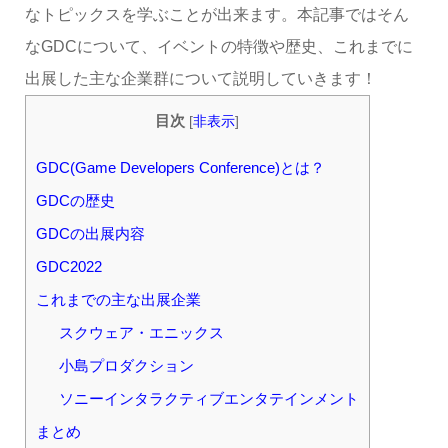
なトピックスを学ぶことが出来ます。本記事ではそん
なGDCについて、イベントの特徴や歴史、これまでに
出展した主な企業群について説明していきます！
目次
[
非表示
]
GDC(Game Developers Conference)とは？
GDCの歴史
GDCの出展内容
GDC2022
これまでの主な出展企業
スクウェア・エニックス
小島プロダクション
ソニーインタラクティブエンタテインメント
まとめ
---
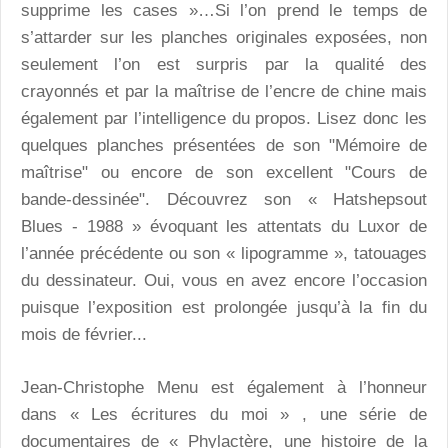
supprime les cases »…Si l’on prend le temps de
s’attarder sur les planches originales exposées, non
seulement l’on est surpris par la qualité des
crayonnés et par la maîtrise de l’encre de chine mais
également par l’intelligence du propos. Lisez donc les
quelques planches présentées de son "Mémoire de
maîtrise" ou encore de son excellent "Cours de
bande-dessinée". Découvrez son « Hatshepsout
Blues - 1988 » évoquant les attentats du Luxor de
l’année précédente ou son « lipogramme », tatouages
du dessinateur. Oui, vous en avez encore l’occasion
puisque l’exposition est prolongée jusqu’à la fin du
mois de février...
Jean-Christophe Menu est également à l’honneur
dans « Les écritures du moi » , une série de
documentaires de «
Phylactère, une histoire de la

* _PROMPT_: Report each line of the entries where the word "encore" occurs.

* _EXPECTED OUTPUT_:
maîtrise" ou encore de son excellent "Cours de
du dessinateur. Oui, vous en avez encore l’occasion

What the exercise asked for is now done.